_Saved data entries_:
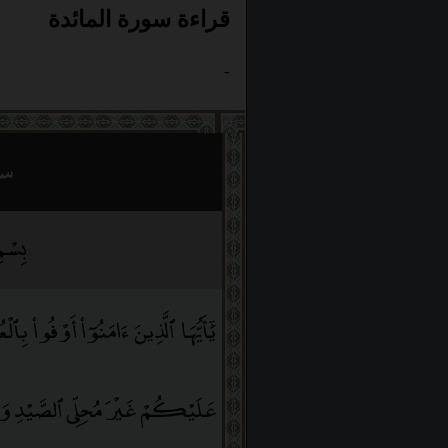
قراءة سورة المائدة
-
سو
بِسْمِ 
يَٰٓأَيُّهَا ٱلَّذِينَ ءَامَنُوٓا۟ أَوْفُوا۟ بِٱلْ
عَلَيْكُمْ غَيْرَ مُحِلِّى ٱلصَّيْدِ وَأَ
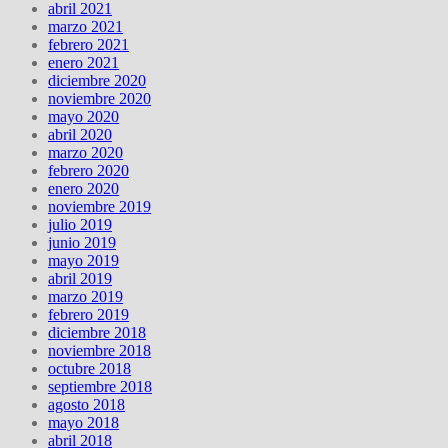
abril 2021
marzo 2021
febrero 2021
enero 2021
diciembre 2020
noviembre 2020
mayo 2020
abril 2020
marzo 2020
febrero 2020
enero 2020
noviembre 2019
julio 2019
junio 2019
mayo 2019
abril 2019
marzo 2019
febrero 2019
diciembre 2018
noviembre 2018
octubre 2018
septiembre 2018
agosto 2018
mayo 2018
abril 2018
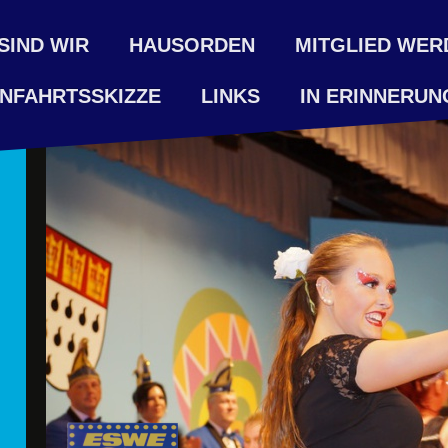
SIND WIR
HAUSORDEN
MITGLIED WER
NFAHRTSSKIZZE
LINKS
IN ERINNERUN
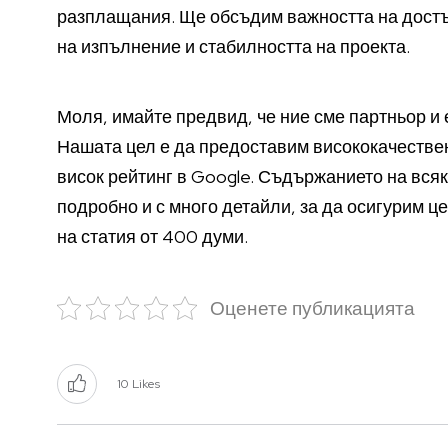
разплащания. Ще обсъдим важността на достъп
на изпълнение и стабилността на проекта.
Моля, имайте предвид, че ние сме партньор и 
Нашата цел е да предоставим висококачествен
висок рейтинг в Google. Съдържанието на вся
подробно и с много детайли, за да осигурим 
на статия от 400 думи.
Оценете публикацията
10
Likes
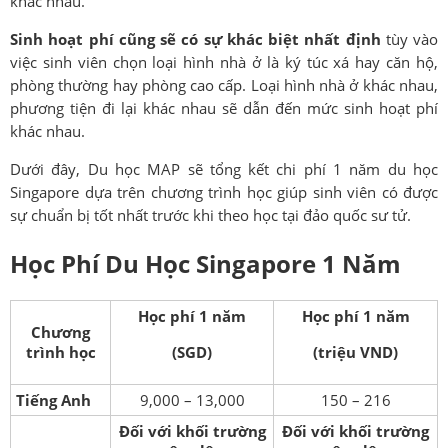
khác nhau.
Sinh hoạt phí cũng sẽ có sự khác biệt nhất định
tùy vào
việc sinh viên chọn loại hình nhà ở là ký túc xá hay căn hộ,
phòng thường hay phòng cao cấp. Loại hình nhà ở khác nhau,
phương tiện đi lại khác nhau sẽ dẫn đến mức sinh hoạt phí
khác nhau.
Dưới đây, Du học MAP sẽ tổng kết chi phí 1 năm du học
Singapore dựa trên chương trình học giúp sinh viên có được
sự chuẩn bị tốt nhất trước khi theo học tại đảo quốc sư tử.
Học Phí Du Học Singapore 1 Năm
Học phí 1 năm
Học phí 1 năm
Chương
trình học
(SGD)
(triệu VND)
Tiếng Anh
9,000 – 13,000
150 – 216
Đối với khối trường
Đối với khối trường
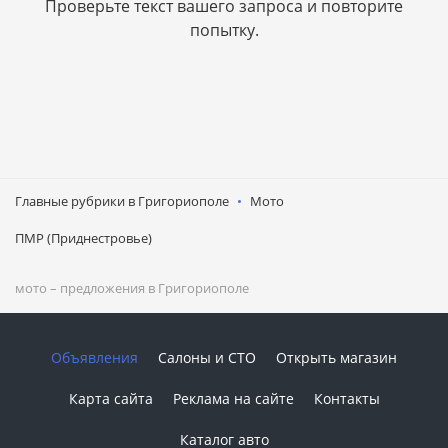
Проверьте текст вашего запроса и повторите
попытку.
Главные рубрики в Григориополе
Мото
ПМР (Приднестровье)
мото
– предложения в Григориополе
Объявления
Салоны и СТО
Открыть магазин
Карта сайта
Реклама на сайте
Контакты
Каталог авто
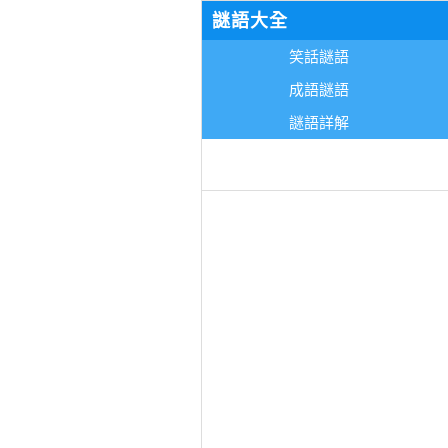
謎語大全
笑話謎語
成語謎語
謎語詳解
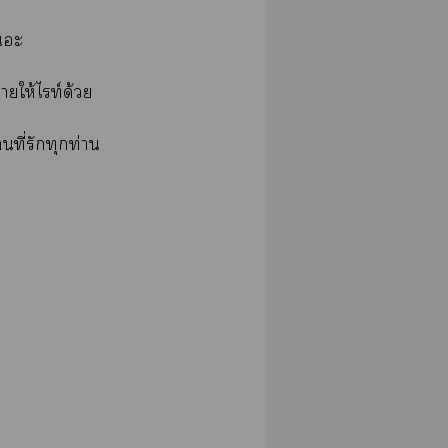
ะ
าให้ไท์ด้วย
ที่รักทุกท่าน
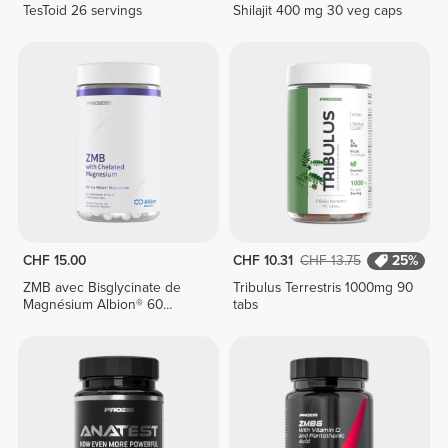
TesToid 26 servings
Shilajit 400 mg 30 veg caps
CHF 15.00
CHF 10.31
CHF 13.75
25%
ZMB avec Bisglycinate de
Tribulus Terrestris 1000mg 90
Magnésium Albion® 60
tabs
gélules végétales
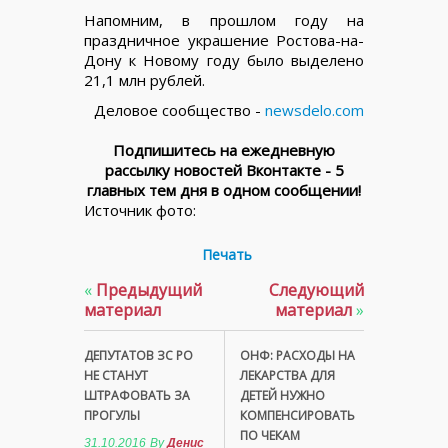
Напомним, в прошлом году на
праздничное украшение Ростова-на-
Дону к Новому году было выделено
21,1 млн рублей.
Деловое сообщество -
newsdelo.com
Подпишитесь на ежедневную
рассылку новостей Вконтакте - 5
главных тем дня в одном сообщении!
Источник фото:
Печать
«
Предыдущий
Следующий
материал
материал
»
ДЕПУТАТОВ ЗС РО
ОНФ: РАСХОДЫ НА
НЕ СТАНУТ
ЛЕКАРСТВА ДЛЯ
ШТРАФОВАТЬ ЗА
ДЕТЕЙ НУЖНО
ПРОГУЛЫ
КОМПЕНСИРОВАТЬ
ПО ЧЕКАМ
31.10.2016
By
Денис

_WHAT YOU ARE ASKED TO DO_:
Copy each line above where the string "году" occurs.

_SOLUTION TO THIS EXERCISE_:
Напомним, в прошлом году на
Дону к Новому году было выделено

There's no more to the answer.